The NNPC has four refineries, two in Port Harcourt, and one each in Kaduna and Warri. They have combined installed capacity of 445,000 barrels per day. A comprehensive network of pipelines and depots strategically located throughout Nigeria links these refineries.
But sources confirmed to our correspondent that the pipelines were hardly being used to transport crude and refined products to and out of the refineries due to the activities of vandals who regularly rupture the pipelines.
The Group General Manager, Public Affairs Division, NNPC, Mr. Ohi Alegbe, stated that crude oil was being transported to the Port Harcourt refinery through boats, and noted that the natural resource would get to the facility by the end of this week.
“Crude is being supplied to the Port Harcourt refinery, and you know we are using marine to do the supply. Before the end of the week, they will get crude in Port Harcourt,” he said.
When asked if the refining process would start once the crude oil hit the refinery this weekend, Alegbe replied, “It is a long process. However, once they start production and get the crude, I will let you know.”
Meanwhile, the representative of civil societies on the Board of the Nigeria Extractive Industries Transparency Initiatives, Mrs. Faith Nwadishi, has argued that the four refineries combined are refining far below the 445,000 barrels of crude being supplied to them daily.
Nwadishi, who is the National Coordinator, Publish-What-You-Pay as well as the CSOs representative on the global EITI board said, “We all know that when the four refineries perform at optimum capacity, they can only produce at 50 per cent. They cannot deliver 100 per cent of the 445,000 barrels per day that they get.

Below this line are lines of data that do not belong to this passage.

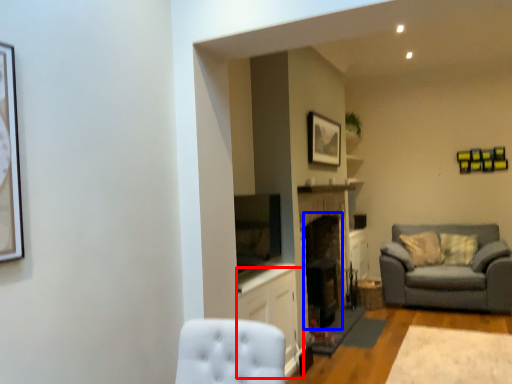 Question: Which of the following is the farthest to the observer, cabinetry (highlighted by a red box) or fireplace (highlighted by a blue box)?

Choices:
 (A) cabinetry
 (B) fireplace

Answer: (B) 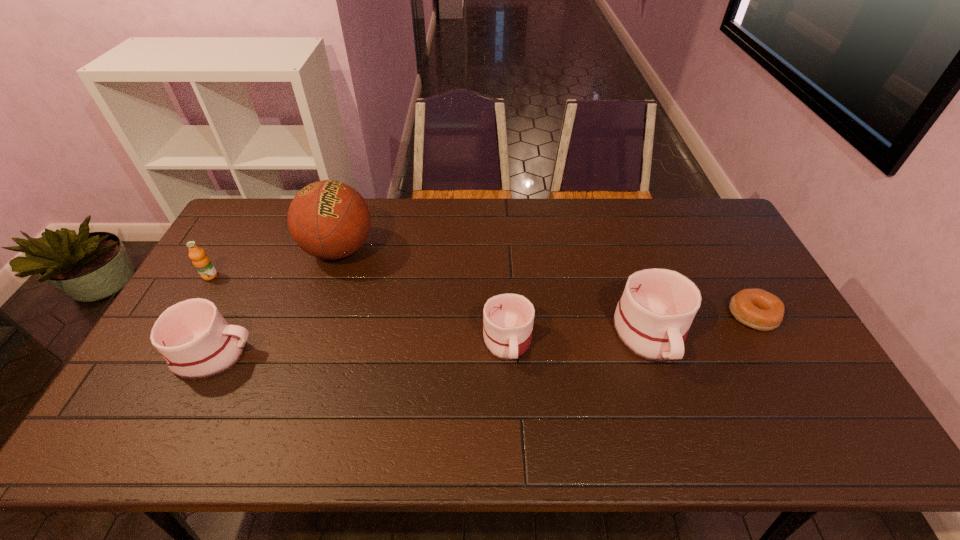 I want to click on object located at the near left corner, so click(195, 340).

Find the location of `vacant space at the far edge`. vacant space at the far edge is located at coordinates (469, 218).

In the image, there is a desktop. Where is `vacant area at the near edge`? vacant area at the near edge is located at coordinates (530, 388).

Where is `free region at the right edge of the desktop`? free region at the right edge of the desktop is located at coordinates (707, 250).

The image size is (960, 540). In the image, there is a desktop. Find the location of `blank space at the far left corner`. blank space at the far left corner is located at coordinates (268, 199).

At what (x,y) coordinates should I click in order to perform the action: click on vacant space at the far right corner of the desktop. Please return your answer as a coordinate pair (x, y). Image resolution: width=960 pixels, height=540 pixels. Looking at the image, I should click on (701, 228).

This screenshot has width=960, height=540. I want to click on vacant space that is in between the bagel and the second object from right to left, so click(x=701, y=325).

Locate an element on the screen. vacant space in between the tallest object and the leftmost mug is located at coordinates (276, 302).

At what (x,y) coordinates should I click in order to perform the action: click on vacant point located between the third object from left to right and the second tallest mug. Please return your answer as a coordinate pair (x, y). Looking at the image, I should click on point(276,302).

Locate an element on the screen. This screenshot has height=540, width=960. free point between the basketball and the fifth object from left to right is located at coordinates (494, 292). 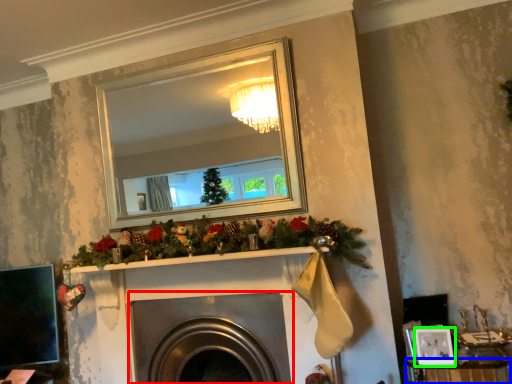 Question: Based on their relative distances, which object is farther from fireplace (highlighted by a red box)? Choose from furniture (highlighted by a blue box) and picture frame (highlighted by a green box).

Choices:
 (A) furniture
 (B) picture frame

Answer: (B) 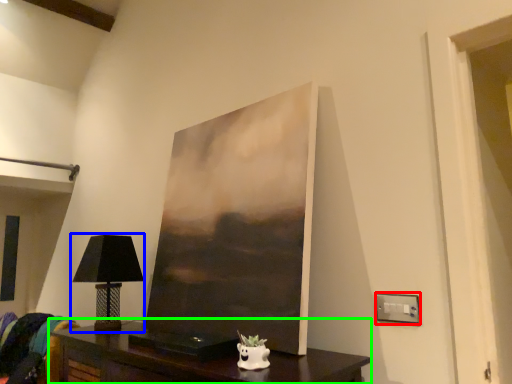 Question: Which object is the farthest from electric outlet (highlighted by a red box)? Choose among these: table lamp (highlighted by a blue box) or table (highlighted by a green box).

Choices:
 (A) table lamp
 (B) table

Answer: (A) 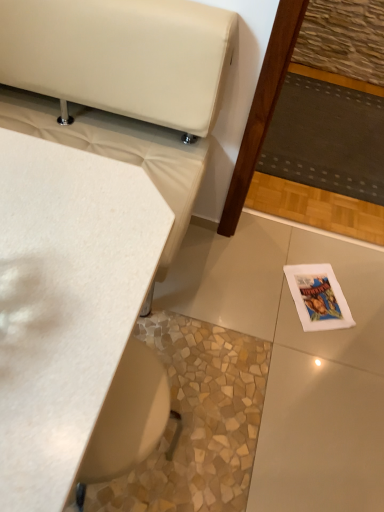 Find the location of a particular element. The image size is (384, 512). free space in front of white paper magazine at lower right is located at coordinates (318, 349). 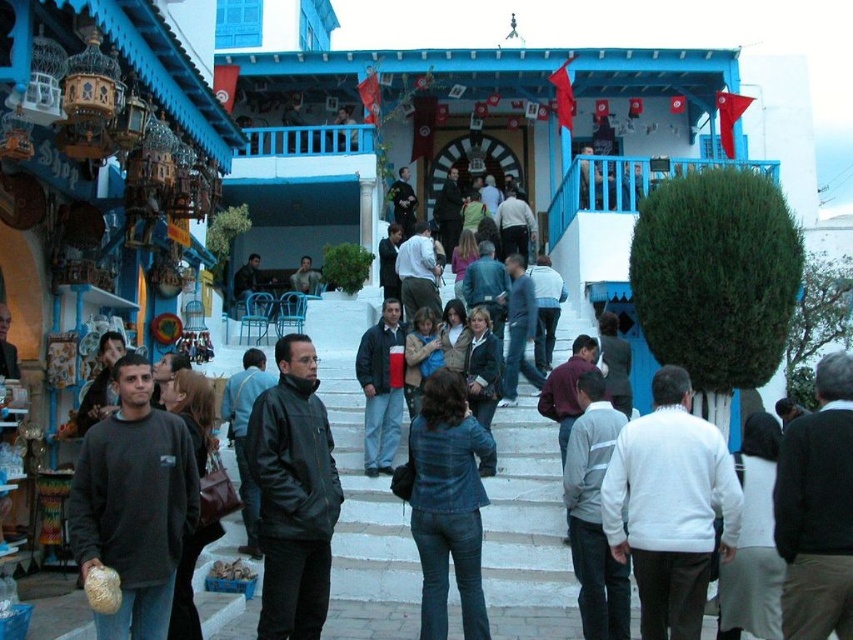 Looking at this image, you are a tourist in the Mediterranean town square and see both the dark gray sweater at center and the dark gray jacket at center. Which item is closer to you?

The dark gray sweater at center is closer to you because it is in front of the dark gray jacket at center.

You are a tourist standing in the town square and want to pick up both the white matte sweater at center and the dark gray jacket at center. Given that you can only carry one item at a time, which item should you pick first to minimize the distance you have to walk back to retrieve the second item?

You should pick up the white matte sweater at center first because it is closer to the dark gray jacket at center than the other way around, so retrieving it first would minimize the total distance walked. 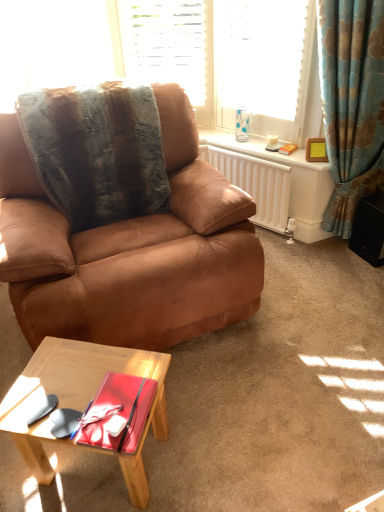 Identify the location of wooden picture frame at upper right. pyautogui.click(x=316, y=150).

The height and width of the screenshot is (512, 384). I want to click on glassy blue curtain at upper right, which appears as the second window when viewed from the left, so click(x=258, y=57).

The width and height of the screenshot is (384, 512). What do you see at coordinates (352, 103) in the screenshot? I see `blue floral fabric curtain at right` at bounding box center [352, 103].

The width and height of the screenshot is (384, 512). I want to click on white textured blinds at upper center, which is the second window from right to left, so click(x=165, y=42).

Measure the distance between point (275,134) and camera.

The depth of point (275,134) is 8.52 feet.

What is the approximate height of fuzzy brown blanket at upper left?

fuzzy brown blanket at upper left is 60.26 centimeters tall.

Image resolution: width=384 pixels, height=512 pixels. Find the location of `wooden picture frame at upper right`. wooden picture frame at upper right is located at coordinates (316, 150).

Considering the relative sizes of fuzzy brown blanket at upper left and light wood coffee table at lower left in the image provided, is fuzzy brown blanket at upper left thinner than light wood coffee table at lower left?

Yes.

From the image's perspective, would you say fuzzy brown blanket at upper left is shown under light wood coffee table at lower left?

No.

From a real-world perspective, is fuzzy brown blanket at upper left above or below light wood coffee table at lower left?

fuzzy brown blanket at upper left is above light wood coffee table at lower left.

Choose the correct answer: Is white textured blinds at upper center, acting as the 1th window starting from the left, inside wooden picture frame at upper right or outside it?

white textured blinds at upper center, acting as the 1th window starting from the left, is not enclosed by wooden picture frame at upper right.

From the image's perspective, does white textured blinds at upper center, acting as the 1th window starting from the left, appear higher than wooden picture frame at upper right?

Yes, from the image's perspective, white textured blinds at upper center, acting as the 1th window starting from the left, is on top of wooden picture frame at upper right.

Is white textured blinds at upper center, acting as the 1th window starting from the left, thinner than wooden picture frame at upper right?

In fact, white textured blinds at upper center, acting as the 1th window starting from the left, might be wider than wooden picture frame at upper right.

From the image's perspective, does light wood coffee table at lower left appear higher than glassy blue curtain at upper right, which appears as the second window when viewed from the left?

No.

Between light wood coffee table at lower left and glassy blue curtain at upper right, which appears as the second window when viewed from the left, which one is positioned behind?

glassy blue curtain at upper right, which appears as the second window when viewed from the left, is more distant.

Is light wood coffee table at lower left positioned far away from glassy blue curtain at upper right, the first window positioned from the right?

Absolutely, light wood coffee table at lower left is distant from glassy blue curtain at upper right, the first window positioned from the right.

Looking at this image, is glassy blue curtain at upper right, the first window positioned from the right, positioned with its back to translucent glass coffee cup at upper right?

glassy blue curtain at upper right, the first window positioned from the right, is not turned away from translucent glass coffee cup at upper right.

Can you confirm if glassy blue curtain at upper right, which appears as the second window when viewed from the left, is wider than translucent glass coffee cup at upper right?

Yes.

From the image's perspective, which is above, glassy blue curtain at upper right, which appears as the second window when viewed from the left, or translucent glass coffee cup at upper right?

From the image's view, glassy blue curtain at upper right, which appears as the second window when viewed from the left, is above.

Relative to translucent glass coffee cup at upper right, is glassy blue curtain at upper right, the first window positioned from the right, in front or behind?

Visually, glassy blue curtain at upper right, the first window positioned from the right, is located in front of translucent glass coffee cup at upper right.

In terms of width, does wooden picture frame at upper right look wider or thinner when compared to translucent glass coffee cup at upper right?

Clearly, wooden picture frame at upper right has less width compared to translucent glass coffee cup at upper right.

You are a GUI agent. You are given a task and a screenshot of the screen. Output one action in this format:
    pyautogui.click(x=<x>, y=<y>)
    Task: Click on the coffee cup behind the wooden picture frame at upper right
    The width and height of the screenshot is (384, 512).
    Given the screenshot: What is the action you would take?
    pyautogui.click(x=272, y=142)

From the image's perspective, which one is positioned higher, wooden picture frame at upper right or translucent glass coffee cup at upper right?

translucent glass coffee cup at upper right appears higher in the image.

Is the position of wooden picture frame at upper right more distant than that of translucent glass coffee cup at upper right?

No, the depth of wooden picture frame at upper right is less than that of translucent glass coffee cup at upper right.

From the picture: Are blue floral fabric curtain at right and white matte radiator at upper right far apart?

No, blue floral fabric curtain at right is not far from white matte radiator at upper right.

What's the angular difference between blue floral fabric curtain at right and white matte radiator at upper right's facing directions?

60.2 degrees separate the facing orientations of blue floral fabric curtain at right and white matte radiator at upper right.

From the image's perspective, is blue floral fabric curtain at right below white matte radiator at upper right?

No, from the image's perspective, blue floral fabric curtain at right is not beneath white matte radiator at upper right.

Considering the sizes of objects blue floral fabric curtain at right and white matte radiator at upper right in the image provided, who is smaller, blue floral fabric curtain at right or white matte radiator at upper right?

white matte radiator at upper right is smaller.

The image size is (384, 512). I want to click on curtain located above the white matte radiator at upper right (from the image's perspective), so [x=352, y=103].

Considering the sizes of objects white matte radiator at upper right and blue floral fabric curtain at right in the image provided, who is shorter, white matte radiator at upper right or blue floral fabric curtain at right?

With less height is white matte radiator at upper right.

Does white matte radiator at upper right have a lesser width compared to blue floral fabric curtain at right?

Indeed, white matte radiator at upper right has a lesser width compared to blue floral fabric curtain at right.

Would you say white matte radiator at upper right contains blue floral fabric curtain at right?

That's incorrect, blue floral fabric curtain at right is not inside white matte radiator at upper right.

Identify the location of coffee table located in front of the fuzzy brown blanket at upper left. (81, 401).

I want to click on the 2nd window positioned above the wooden picture frame at upper right (from the image's perspective), so click(x=165, y=42).

From the image, which object appears to be nearer to white matte radiator at upper right, fuzzy brown blanket at upper left or light wood coffee table at lower left?

fuzzy brown blanket at upper left.

From the image, which object appears to be farther from wooden picture frame at upper right, white matte radiator at upper right or translucent glass coffee cup at upper right?

white matte radiator at upper right is positioned further to the anchor wooden picture frame at upper right.

Looking at the image, which one is located closer to blue floral fabric curtain at right, light wood coffee table at lower left or fuzzy brown blanket at upper left?

fuzzy brown blanket at upper left lies closer to blue floral fabric curtain at right than the other object.

Based on their spatial positions, is blue floral fabric curtain at right or white matte radiator at upper right further from glassy blue curtain at upper right, which appears as the second window when viewed from the left?

Based on the image, white matte radiator at upper right appears to be further to glassy blue curtain at upper right, which appears as the second window when viewed from the left.

Considering their positions, is white matte radiator at upper right positioned further to white textured blinds at upper center, acting as the 1th window starting from the left, than wooden picture frame at upper right?

Among the two, wooden picture frame at upper right is located further to white textured blinds at upper center, acting as the 1th window starting from the left.

Considering their positions, is white matte radiator at upper right positioned further to brown leather chair at center than fuzzy brown blanket at upper left?

Based on the image, white matte radiator at upper right appears to be further to brown leather chair at center.

From the image, which object appears to be nearer to light wood coffee table at lower left, white matte radiator at upper right or blue floral fabric curtain at right?

white matte radiator at upper right lies closer to light wood coffee table at lower left than the other object.

Estimate the real-world distances between objects in this image. Which object is further from blue floral fabric curtain at right, brown leather chair at center or fuzzy brown blanket at upper left?

fuzzy brown blanket at upper left is positioned further to the anchor blue floral fabric curtain at right.

This screenshot has width=384, height=512. I want to click on window between white textured blinds at upper center, which is the second window from right to left, and blue floral fabric curtain at right from left to right, so click(x=258, y=57).

You are a GUI agent. You are given a task and a screenshot of the screen. Output one action in this format:
    pyautogui.click(x=<x>, y=<y>)
    Task: Click on the coffee table between brown leather chair at center and translucent glass coffee cup at upper right from front to back
    
    Given the screenshot: What is the action you would take?
    pyautogui.click(x=81, y=401)

Image resolution: width=384 pixels, height=512 pixels. I want to click on radiator between glassy blue curtain at upper right, which appears as the second window when viewed from the left, and light wood coffee table at lower left vertically, so click(x=255, y=183).

The height and width of the screenshot is (512, 384). In order to click on curtain that lies between glassy blue curtain at upper right, which appears as the second window when viewed from the left, and white matte radiator at upper right from top to bottom in this screenshot , I will do `click(352, 103)`. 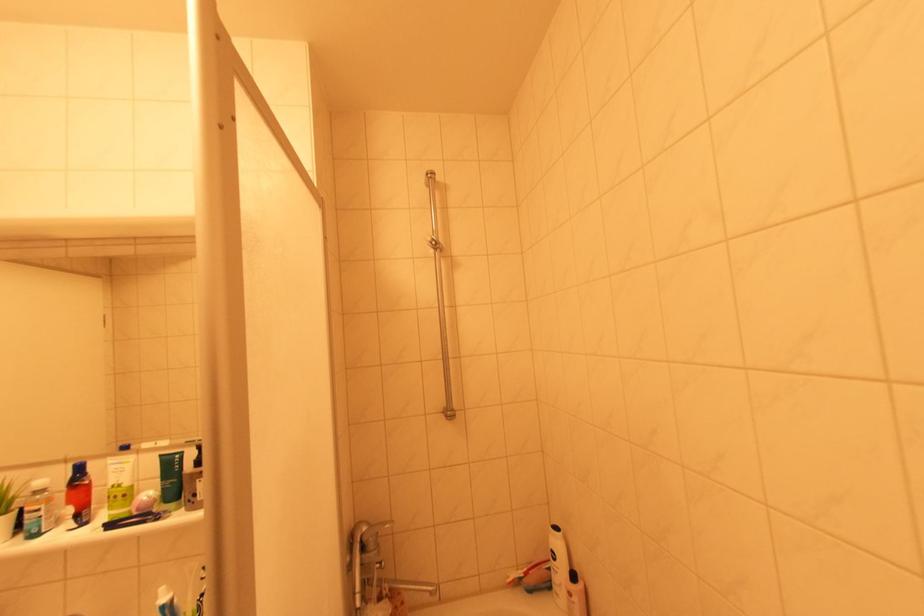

“Now, even if the NNPC decides today that the four refineries will work at 100 per cent capacity, we know that their 100 per cent capacity can refine only 50 per cent of the 445,000 barrels that they get on daily basis.”
She added, “So, what we are saying is that the four refineries put together in Nigeria operate around 20 per cent average and by the time the Port Harcourt refinery is operating at 80 per cent capacity, it can only raise that average to about 25 or 30 per cent. So, the problem still persists.
“Therefore, what we are asking for is that there should be transparency in the turnaround maintenance of our refineries. Why should Nigeria to go to smaller countries like Chad to refine our crude? If we know that the NNPC does not have the capacity to refine 445,000 barrels per day, let us give them exactly what they can refine.”
The Managing Director, Pipelines Product Marketing Company, Mr. Haruna Momoh, had stated last month that the NNPC was importing 50 per cent of the refined petroleum products being consumed in the country.
He explained that when the ongoing rehabilitation and turnaround maintenance of the Port Harcourt refinery was completed, the plant would run at 80 per cent of its installed capacity and produce five million litres of petrol on a daily basis.